YouTube feed parser, ewma and state logs
Recently Google stopped sending email notifications for YouTube subscription feeds, as apparently conversion of these to page views was 0.1% or something.
And even though I've used these to track updates exclusively, guess it's fair, as I also had xdg-open script jury-rigged to just open any youtube links in mpv instead of bothering with much inferior ad-ridden in-browser player.
One alternative workaround is to grab OPML of subscription Atom feeds and only use those from now on, converting these to familiar to-watch notification emails, which I kinda like for this purpose because they are persistent and have convenient state tracking (via read/unread and tags) and info text without the need to click through, collected in a dedicated mailbox dir.
Fetching/parsing feeds and sending emails are long-solved problems (feedparser in python does great job on former, MTAs on the latter), while check intervals and state tracking usually need to be custom, and can have a few tricks that I haven't seen used too widely.

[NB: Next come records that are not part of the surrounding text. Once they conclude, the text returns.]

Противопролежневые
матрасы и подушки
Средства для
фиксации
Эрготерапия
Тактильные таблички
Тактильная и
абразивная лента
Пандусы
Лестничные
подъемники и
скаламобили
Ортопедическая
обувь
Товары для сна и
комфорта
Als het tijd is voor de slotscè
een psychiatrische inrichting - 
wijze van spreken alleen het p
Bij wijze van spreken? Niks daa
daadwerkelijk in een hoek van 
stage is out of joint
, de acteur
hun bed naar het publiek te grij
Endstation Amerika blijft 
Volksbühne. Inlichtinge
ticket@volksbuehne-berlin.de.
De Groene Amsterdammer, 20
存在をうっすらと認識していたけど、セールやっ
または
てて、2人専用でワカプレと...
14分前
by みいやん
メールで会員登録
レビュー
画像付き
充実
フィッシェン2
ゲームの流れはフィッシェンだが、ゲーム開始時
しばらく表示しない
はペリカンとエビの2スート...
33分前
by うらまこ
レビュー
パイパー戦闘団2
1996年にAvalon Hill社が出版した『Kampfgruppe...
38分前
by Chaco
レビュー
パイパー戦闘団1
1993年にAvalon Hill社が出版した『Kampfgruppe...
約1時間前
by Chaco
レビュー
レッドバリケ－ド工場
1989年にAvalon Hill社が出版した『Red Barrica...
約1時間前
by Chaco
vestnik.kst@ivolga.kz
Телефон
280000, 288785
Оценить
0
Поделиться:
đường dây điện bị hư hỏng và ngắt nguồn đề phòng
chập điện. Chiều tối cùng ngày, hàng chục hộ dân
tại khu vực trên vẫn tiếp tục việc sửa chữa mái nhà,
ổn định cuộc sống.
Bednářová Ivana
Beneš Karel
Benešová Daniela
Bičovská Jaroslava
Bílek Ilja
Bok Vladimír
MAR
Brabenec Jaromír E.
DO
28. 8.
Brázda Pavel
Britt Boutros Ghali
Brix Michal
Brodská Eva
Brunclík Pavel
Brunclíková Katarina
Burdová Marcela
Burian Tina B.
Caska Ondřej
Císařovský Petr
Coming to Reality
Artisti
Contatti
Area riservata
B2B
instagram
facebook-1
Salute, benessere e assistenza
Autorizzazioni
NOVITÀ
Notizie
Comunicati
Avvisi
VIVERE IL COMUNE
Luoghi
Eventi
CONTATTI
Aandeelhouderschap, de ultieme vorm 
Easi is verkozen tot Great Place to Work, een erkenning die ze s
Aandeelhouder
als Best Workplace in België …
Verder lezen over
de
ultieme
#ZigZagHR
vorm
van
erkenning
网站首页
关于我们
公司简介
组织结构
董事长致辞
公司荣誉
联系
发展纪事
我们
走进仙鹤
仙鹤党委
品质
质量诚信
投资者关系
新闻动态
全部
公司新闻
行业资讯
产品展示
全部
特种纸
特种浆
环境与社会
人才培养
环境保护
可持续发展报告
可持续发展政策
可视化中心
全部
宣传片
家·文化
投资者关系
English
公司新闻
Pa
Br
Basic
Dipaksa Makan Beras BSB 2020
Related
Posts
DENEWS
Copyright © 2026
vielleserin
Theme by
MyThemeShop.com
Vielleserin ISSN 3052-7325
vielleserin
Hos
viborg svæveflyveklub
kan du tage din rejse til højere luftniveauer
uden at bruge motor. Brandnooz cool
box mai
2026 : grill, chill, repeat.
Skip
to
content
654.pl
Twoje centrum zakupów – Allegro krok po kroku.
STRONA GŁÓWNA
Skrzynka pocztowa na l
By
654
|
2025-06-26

Trick One - use moving average for an estimate of when events (feed updates) happen.
Some feeds can have daily activity, some have updates once per month, and checking both every couple hours would be incredibly wasteful to both client and server, yet it seem to be common practice in this type of scenario.
Obvious fix is to get some "average update interval" and space-out checks in time based on that, but using simple mean value ("sum / n") has significant drawbacks for this:
- You have to keep a history of old timestamps/intervals to calculate it.
- It treats recent intervals same as old ones, even though they are more relevant.
Weighted moving average value fixes both of these elegantly:
interval_ewma = w * last_interval + (1 - w) * interval_ewma
Where "w" is a weight for latest interval vs all previous ones, e.g. 0.3 to have new value be ~30% determined by last interval, ~30% of the remainder by pre-last, and so on.
Allows to keep only one "interval_ewma" float in state (for each individual feed) instead of a list of values needed for mean and works better for prediction due to higher weights for more recent values.
For checking feeds in particular, it can also be updated on "no new items" attempts, to have backoff interval increase (up to some max value), instead of using last interval ad infinitum, long past the point when it was relevant.
Trick Two - keep a state log.
Very useful thing for debugging automated stuff like this, where instead of keeping only last "feed last_timestamp interval_ewma ..." you append every new one to a log file.
When such log file grows to be too long (e.g. couple megs), rename it to .old and seed new one with last states for each distinct thing (feed) from there.
Add some timestamp and basic-info prefix before json-line there and it'd allow to trivially check when script was run, which feeds did it check, what change(s) it did detect there (affecting that state value), as well as e.g. easily remove last line for some feed to test-run processing last update there again.
When something goes wrong, this kind of log is invaluable, as not only you can re-trace what happened, but also repeat last state transition with e.g. some --debug option and see what exactly happened there.
Keeping only one last state instead doesn't allow for any of that, and you'd have to either keep separate log of operations for that anyway, and manually re-construct older state from there to retrace last script steps properly, tweak the inputs to re-construct state that way, or maybe just drop old state and hope that re-running script with latest inputs without it hits same bug(s).
I.e. there's basically no substitute for that, as text log is pretty much same thing, describing state changes in non-machine-readable and often-incomplete text, which can be added to such state-log instead as an extra metadata anyway.
With youtube-rss-tracker script with multiple feeds, it's a single log file, storing mostly-json lines like these (wrapped for readability):
2020-08-28 05:59 :: UC2C_jShtL725hvbm1arSV9w 'CGP Grey' :: {"chan": "UC2C_jShtL725hvbm1arSV9w", "delay_ewma": 400150.7167069313, "ts_last_check": 1598576342.064458, "last_entry_id": "FUV-dyMpi8K_"} 2020-08-28 05:59 :: UCUcyEsEjhPEDf69RRVhRh4A 'The Great War' :: {"chan": "UCUcyEsEjhPEDf69RRVhRh4A", "delay_ewma": 398816.38761319243, "ts_last_check": 1598576342.064458, "last_entry_id": "UGomntKCjFJL"}
Text prefix there is useful when reading the log, while script itself only cares about json bit after that.
Anything doesn't work well - notifications missing, formatted badly, errors, etc - you just remove last state and tweak/re-run the script (maybe in --dry-run mode too), and get pretty much exactly same thing as happened last, aside from any input (feed) changes, which should be very predictable in this particular case.
Not sure what this concept is called in CS, there gotta be some fancy name for it.